Hofstadter has the Tortoise spell it out:

> *It is simply an inherent fact about record players that they can’t do
> all that you might wish them to be able to do. But if there is a
> defect anywhere, it is not in THEM, but in your expectations of what
> they should be able to do! And the Crab was just full of such
> unrealistic expectations.*

Security is a property of a system‑in‑environment, not an intrinsic
halo. General interpreters plus untrusted instructions yield diagonal
failures. You can bound that risk (languages, tools, contexts); you
cannot engineer it away.

### A Brief Word on Gödel

In *Contracrostipunctus*, the Tortoise teases Achilles: “I don’t suppose
that you know Gödel’s Incompleteness Theorem…” You don’t need the
formalism to get the gist. [Gödel’s
move](https://en.wikipedia.org/wiki/G%C3%B6del%27s_incompleteness_theorems)
was to construct a statement that **talks about the system** that tries
to prove it: a diagonal step that forces limits.

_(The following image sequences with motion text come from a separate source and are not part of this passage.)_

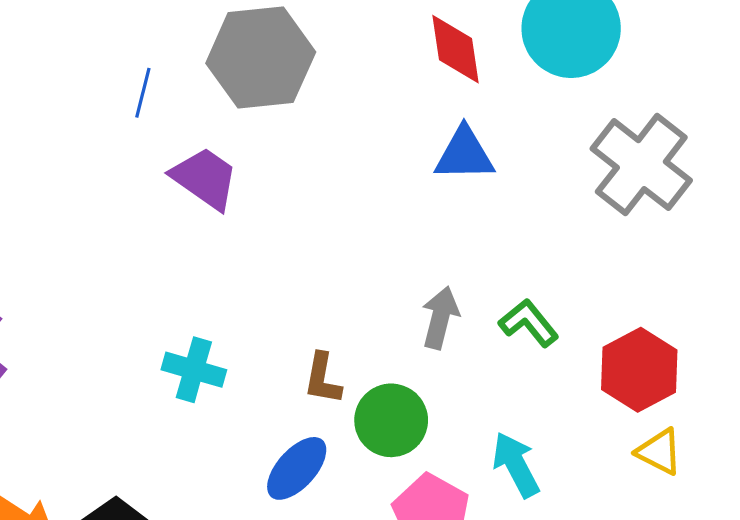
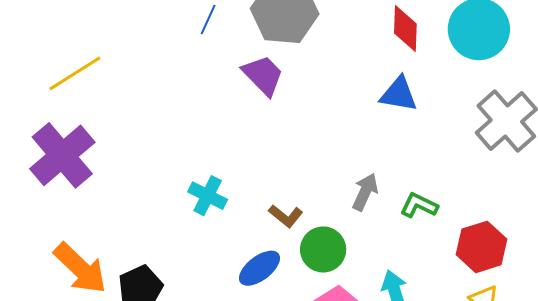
purple trapezoid: (205, 178) -> (263, 75), moved
green L-shape: (529, 323) -> (419, 205), turned -36
brown L-shape: (323, 379) -> (286, 216), turned -72

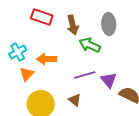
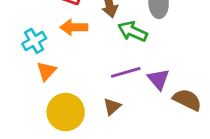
orange arrow: (47, 59) -> (74, 27), moved
brown triangle: (75, 100) -> (112, 107), turned 40

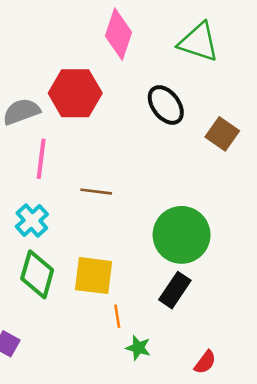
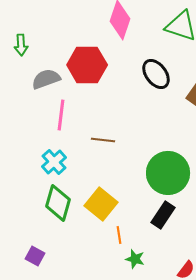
yellow square: (94, 276) -> (101, 204), turned 32

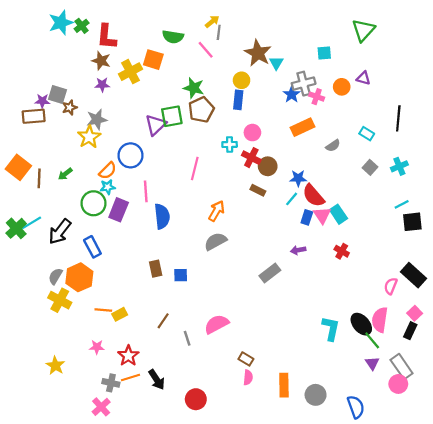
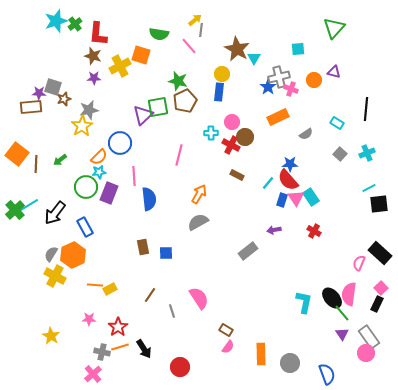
brown circle: (268, 166) -> (245, 137), moved
blue star: (298, 178) -> (290, 164), moved
pink semicircle: (216, 324) -> (199, 298), turned 85
pink semicircle: (248, 377) -> (228, 347), turned 32

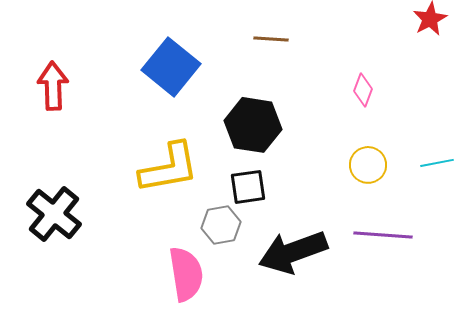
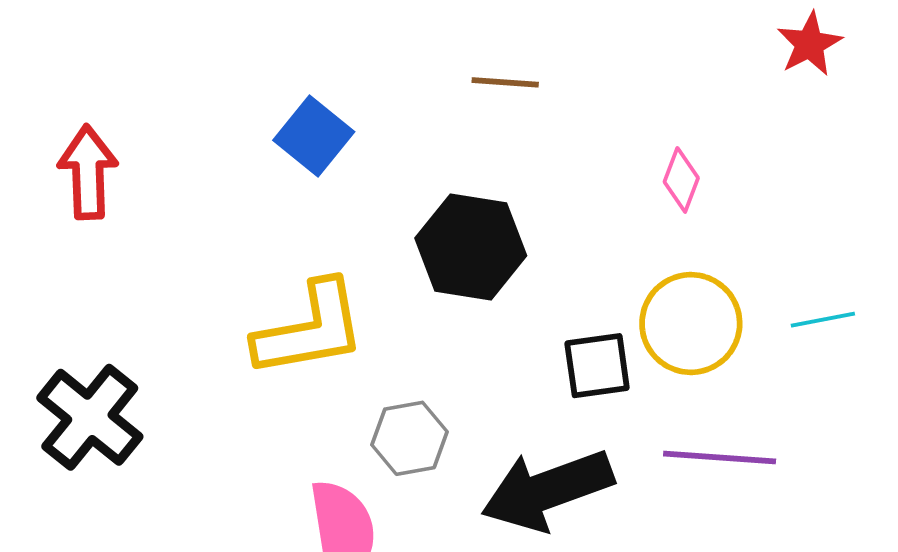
blue square: (171, 67) -> (314, 136), size x0.7
yellow circle: (368, 165) -> (691, 323), size x1.4
black square: (248, 187) -> (597, 366), moved

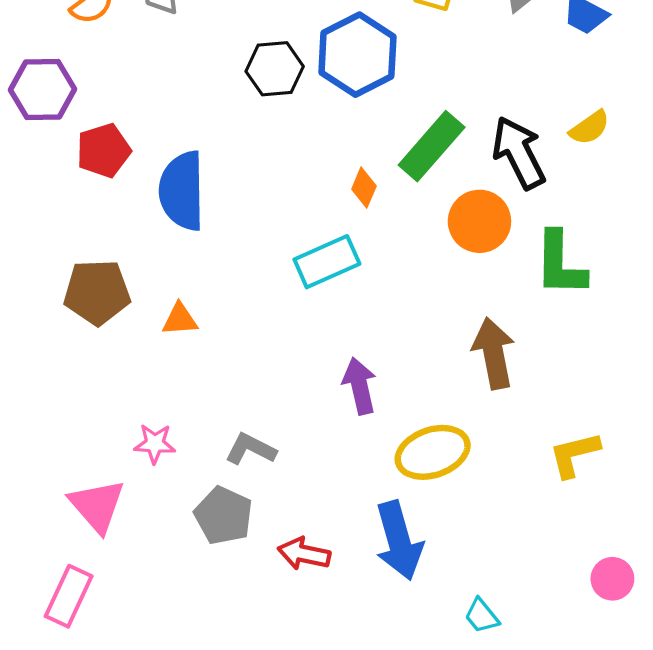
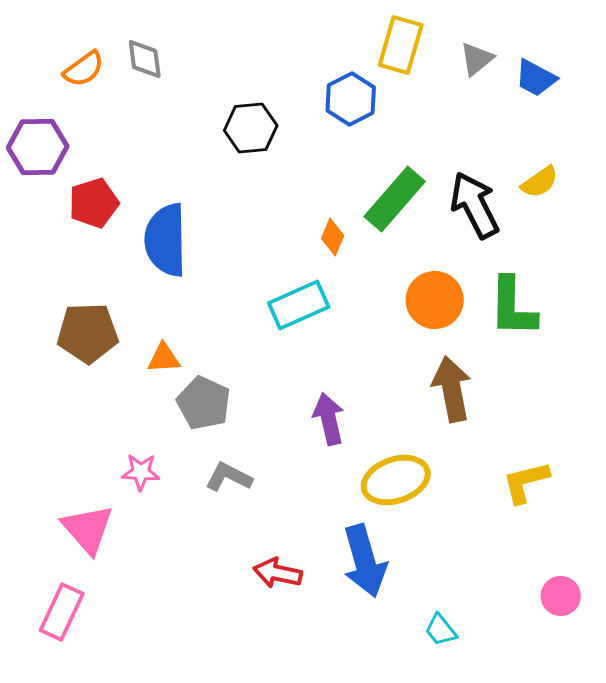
blue hexagon: (357, 55) -> (351, 99), moved, size x0.7
orange circle: (479, 221) -> (435, 300), moved
gray pentagon: (223, 516) -> (204, 403), moved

The moral for anyone deploying AI systems is conceptual, not formal:
whenever you build a powerful, general interpreter of strings, expect
there to be strings that **speak about your interpreter** and route
around your rules. The job is to constrain the language, the
environment, and the effects until the dangerous strings become either
inert or obvious.

### The Goblet and the Silence

*Contracrostipunctus* ends with a fragile image. Achilles gives the
Tortoise a glass goblet; moments later, while the Tortoise plays Bach, a
“shattering sound rudely interrupts his performance.”

> *And then… dead silence.*

Fault-tolerance isn’t a bug in complex systems; it’s a signature. The
work is not to imagine an unshatterable goblet or a perfect phonograph.
The work is to reduce risk, fail gracefully, and recover in ways that
honor the work at hand. Even if that means you now have a lower-fidelity
record player.

And if you haven’t read GEB, you should read GEB.